In Dominion Resources, Inc., v. Alstom Power, Inc., the Virginia Supreme Court for the first time addressed whether the collateral source rule also applied in breach of contract actions. The Court answered in the affirmative holding that the rule does so apply.
This dispute arose in the context of a boiler accident at a Dominion Resources power-generation facility which injured five workers, three fatally. To resolve those claims, Dominion Resources paid close to $15M in legal fees and settlements. The loss was covered by a series of insurance policies. The primary coverage was provided to Dominion Resources as an additional insured on two policies obtained by Alstom Power. Alstom Power did so pursuant to a services agreement between the parties.
After the underlying personal injury suits were resolved, Dominion Resources filed a breach of contract action against Alstom Power alleging breach because:
(1) Alstom failed to defend Dominion in the underlying lawsuits; and,
(2) The insuring agreements obtained by Alstom treated the costs of defense as a part of the loss. This last policy feature, known as an “eroding” policy, lessened the amount available to Dominion Resources to compensate the injured workers.

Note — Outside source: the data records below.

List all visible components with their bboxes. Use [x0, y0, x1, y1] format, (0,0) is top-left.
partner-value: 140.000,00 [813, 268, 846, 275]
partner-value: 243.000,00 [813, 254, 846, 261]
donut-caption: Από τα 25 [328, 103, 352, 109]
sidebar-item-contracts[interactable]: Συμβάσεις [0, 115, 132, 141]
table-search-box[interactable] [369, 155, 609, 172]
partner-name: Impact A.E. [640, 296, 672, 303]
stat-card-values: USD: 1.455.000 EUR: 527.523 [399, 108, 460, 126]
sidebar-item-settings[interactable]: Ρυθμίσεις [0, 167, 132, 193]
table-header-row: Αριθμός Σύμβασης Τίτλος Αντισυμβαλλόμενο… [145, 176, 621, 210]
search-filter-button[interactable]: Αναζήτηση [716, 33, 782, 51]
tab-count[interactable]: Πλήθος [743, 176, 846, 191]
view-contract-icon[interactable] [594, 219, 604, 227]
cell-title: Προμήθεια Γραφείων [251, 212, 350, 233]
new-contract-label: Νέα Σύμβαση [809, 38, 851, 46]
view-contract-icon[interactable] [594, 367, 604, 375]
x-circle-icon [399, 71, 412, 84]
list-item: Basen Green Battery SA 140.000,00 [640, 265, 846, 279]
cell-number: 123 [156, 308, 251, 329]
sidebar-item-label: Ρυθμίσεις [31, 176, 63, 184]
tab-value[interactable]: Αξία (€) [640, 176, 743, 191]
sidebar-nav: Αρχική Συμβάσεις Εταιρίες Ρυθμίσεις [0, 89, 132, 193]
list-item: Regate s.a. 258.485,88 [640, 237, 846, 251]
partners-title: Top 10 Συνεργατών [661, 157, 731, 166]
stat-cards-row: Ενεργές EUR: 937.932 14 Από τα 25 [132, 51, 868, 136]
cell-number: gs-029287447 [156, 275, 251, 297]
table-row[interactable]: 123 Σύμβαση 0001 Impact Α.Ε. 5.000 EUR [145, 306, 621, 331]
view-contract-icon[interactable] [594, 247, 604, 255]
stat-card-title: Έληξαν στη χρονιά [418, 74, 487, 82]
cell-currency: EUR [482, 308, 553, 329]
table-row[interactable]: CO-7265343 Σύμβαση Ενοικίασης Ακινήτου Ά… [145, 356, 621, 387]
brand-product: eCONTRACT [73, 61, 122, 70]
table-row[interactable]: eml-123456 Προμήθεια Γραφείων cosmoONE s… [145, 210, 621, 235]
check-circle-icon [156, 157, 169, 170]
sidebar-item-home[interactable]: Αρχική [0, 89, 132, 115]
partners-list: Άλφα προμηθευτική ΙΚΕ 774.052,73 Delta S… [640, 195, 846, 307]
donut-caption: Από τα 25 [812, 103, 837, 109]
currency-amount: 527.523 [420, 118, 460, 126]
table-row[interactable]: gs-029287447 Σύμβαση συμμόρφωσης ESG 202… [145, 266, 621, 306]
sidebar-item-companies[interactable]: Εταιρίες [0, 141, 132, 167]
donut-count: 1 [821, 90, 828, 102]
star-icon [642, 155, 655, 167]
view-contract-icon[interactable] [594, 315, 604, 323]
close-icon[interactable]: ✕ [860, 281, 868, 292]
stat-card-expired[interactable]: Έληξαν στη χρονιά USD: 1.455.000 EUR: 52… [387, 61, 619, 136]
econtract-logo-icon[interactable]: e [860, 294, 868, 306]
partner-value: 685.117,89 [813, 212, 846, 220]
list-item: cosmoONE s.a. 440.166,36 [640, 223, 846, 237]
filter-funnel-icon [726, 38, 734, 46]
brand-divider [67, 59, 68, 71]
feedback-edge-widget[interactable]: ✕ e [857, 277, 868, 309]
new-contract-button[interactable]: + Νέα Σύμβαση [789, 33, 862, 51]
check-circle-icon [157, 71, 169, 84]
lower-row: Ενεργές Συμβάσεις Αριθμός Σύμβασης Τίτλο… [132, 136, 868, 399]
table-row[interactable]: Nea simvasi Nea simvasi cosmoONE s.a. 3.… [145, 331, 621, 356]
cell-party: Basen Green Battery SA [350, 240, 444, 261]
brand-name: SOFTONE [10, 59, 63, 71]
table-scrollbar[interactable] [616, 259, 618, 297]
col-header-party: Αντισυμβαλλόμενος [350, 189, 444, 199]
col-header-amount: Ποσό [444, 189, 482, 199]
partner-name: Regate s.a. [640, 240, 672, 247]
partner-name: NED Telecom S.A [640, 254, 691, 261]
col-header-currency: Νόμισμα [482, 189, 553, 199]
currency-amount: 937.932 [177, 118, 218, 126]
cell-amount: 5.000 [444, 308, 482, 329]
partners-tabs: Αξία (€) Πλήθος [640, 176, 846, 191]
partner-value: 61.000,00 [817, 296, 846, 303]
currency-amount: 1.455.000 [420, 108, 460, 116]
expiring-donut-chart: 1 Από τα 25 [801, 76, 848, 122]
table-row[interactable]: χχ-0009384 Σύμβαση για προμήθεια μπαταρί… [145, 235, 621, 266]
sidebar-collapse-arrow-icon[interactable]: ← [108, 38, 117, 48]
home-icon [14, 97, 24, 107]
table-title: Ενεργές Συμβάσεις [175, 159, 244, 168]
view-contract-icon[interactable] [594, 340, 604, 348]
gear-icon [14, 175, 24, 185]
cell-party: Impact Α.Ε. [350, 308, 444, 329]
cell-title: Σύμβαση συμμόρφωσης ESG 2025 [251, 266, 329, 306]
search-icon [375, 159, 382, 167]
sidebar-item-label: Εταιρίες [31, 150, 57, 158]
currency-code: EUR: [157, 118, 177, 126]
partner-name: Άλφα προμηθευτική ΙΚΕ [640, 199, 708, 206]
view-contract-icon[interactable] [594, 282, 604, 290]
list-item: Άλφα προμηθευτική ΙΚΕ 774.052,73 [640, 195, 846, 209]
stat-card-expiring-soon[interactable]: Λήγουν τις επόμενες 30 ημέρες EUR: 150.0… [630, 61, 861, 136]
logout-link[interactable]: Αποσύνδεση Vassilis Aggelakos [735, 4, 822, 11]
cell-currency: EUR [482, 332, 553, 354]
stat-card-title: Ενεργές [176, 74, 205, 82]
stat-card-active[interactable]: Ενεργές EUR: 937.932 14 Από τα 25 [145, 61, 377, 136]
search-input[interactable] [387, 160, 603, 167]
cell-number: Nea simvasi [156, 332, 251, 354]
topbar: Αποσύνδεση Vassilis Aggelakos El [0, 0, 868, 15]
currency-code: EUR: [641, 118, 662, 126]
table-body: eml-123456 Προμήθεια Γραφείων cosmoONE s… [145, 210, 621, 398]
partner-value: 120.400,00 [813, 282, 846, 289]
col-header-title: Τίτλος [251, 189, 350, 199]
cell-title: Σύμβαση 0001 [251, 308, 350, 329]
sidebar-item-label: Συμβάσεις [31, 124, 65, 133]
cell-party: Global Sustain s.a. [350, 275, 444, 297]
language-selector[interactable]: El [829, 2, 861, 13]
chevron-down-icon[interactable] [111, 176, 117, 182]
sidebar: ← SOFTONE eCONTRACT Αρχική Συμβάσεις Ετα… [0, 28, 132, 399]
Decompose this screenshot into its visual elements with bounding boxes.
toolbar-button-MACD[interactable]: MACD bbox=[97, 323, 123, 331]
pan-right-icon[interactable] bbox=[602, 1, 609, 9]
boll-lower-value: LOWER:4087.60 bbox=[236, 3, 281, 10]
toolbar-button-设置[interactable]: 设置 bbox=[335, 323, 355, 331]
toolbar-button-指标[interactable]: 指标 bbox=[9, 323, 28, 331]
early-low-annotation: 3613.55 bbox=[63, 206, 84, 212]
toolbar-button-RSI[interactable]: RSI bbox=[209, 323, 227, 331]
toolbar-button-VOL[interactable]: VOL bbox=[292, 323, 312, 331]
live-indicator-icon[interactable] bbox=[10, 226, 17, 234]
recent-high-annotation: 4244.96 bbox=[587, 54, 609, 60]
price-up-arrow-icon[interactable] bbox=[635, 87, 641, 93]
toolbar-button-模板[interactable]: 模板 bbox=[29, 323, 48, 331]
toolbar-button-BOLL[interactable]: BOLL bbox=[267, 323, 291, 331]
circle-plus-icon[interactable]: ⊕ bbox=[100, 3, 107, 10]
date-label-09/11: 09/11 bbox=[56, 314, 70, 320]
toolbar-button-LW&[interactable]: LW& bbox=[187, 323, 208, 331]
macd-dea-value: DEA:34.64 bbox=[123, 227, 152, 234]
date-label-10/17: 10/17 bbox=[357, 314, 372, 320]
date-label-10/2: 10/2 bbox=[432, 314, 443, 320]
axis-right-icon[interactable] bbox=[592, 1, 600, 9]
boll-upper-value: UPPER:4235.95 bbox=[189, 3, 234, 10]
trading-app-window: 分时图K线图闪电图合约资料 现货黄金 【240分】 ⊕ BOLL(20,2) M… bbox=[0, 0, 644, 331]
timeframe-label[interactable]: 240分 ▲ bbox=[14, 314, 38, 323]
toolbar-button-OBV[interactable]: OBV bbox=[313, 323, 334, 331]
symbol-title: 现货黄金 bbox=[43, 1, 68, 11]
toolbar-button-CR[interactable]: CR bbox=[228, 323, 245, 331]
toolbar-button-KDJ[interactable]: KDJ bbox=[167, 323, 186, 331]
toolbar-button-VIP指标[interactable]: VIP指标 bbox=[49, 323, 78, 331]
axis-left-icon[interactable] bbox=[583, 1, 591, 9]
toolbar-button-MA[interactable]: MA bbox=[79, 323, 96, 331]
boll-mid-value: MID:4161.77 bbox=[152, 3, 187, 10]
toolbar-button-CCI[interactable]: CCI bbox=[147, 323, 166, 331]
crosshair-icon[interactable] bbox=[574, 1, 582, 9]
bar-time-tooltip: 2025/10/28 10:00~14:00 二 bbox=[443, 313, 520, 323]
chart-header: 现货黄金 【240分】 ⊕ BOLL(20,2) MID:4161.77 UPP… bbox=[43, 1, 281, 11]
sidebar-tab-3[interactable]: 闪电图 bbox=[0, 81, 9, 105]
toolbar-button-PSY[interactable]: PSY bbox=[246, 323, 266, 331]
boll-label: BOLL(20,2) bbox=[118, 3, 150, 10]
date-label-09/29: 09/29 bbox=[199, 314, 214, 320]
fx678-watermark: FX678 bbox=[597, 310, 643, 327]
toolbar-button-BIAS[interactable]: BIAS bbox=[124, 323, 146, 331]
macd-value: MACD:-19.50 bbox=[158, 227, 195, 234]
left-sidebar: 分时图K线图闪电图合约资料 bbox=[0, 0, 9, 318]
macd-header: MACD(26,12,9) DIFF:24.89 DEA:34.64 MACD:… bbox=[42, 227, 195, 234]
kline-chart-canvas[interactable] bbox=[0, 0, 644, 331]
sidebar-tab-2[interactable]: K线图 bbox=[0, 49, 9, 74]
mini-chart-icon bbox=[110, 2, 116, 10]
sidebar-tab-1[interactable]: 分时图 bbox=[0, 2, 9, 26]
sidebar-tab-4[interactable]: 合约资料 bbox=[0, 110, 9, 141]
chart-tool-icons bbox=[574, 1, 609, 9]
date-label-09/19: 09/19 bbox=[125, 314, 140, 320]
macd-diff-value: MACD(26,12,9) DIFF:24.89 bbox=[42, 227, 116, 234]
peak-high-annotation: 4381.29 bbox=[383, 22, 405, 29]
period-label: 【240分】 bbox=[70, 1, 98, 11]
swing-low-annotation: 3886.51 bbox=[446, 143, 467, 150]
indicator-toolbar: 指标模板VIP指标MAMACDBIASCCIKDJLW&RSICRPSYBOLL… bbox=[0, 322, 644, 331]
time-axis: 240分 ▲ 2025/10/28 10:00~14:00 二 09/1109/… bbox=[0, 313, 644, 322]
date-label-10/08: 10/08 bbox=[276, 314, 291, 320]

In deciding that the collateral source rule did apply to breach of contract matters, the Court noted that the rule’s primary purpose was to prohibit a defendant from escaping the full liability for all injuries resulting from his wrong. As a public policy matter, the Court reasoned that it is best to make a defendant answer for the full extent of the injury caused even if the plaintiff receives a “double recovery” as a result. The Court ended its analysis by noting that in many breach of contract matters involving insured losses there would in fact be no double recovery. In the instant case, Dominion Resources will use its recovery to reimburse its own excess insurance carrier who had paid part of the compensation and legal fees in the underlying personal injury actions.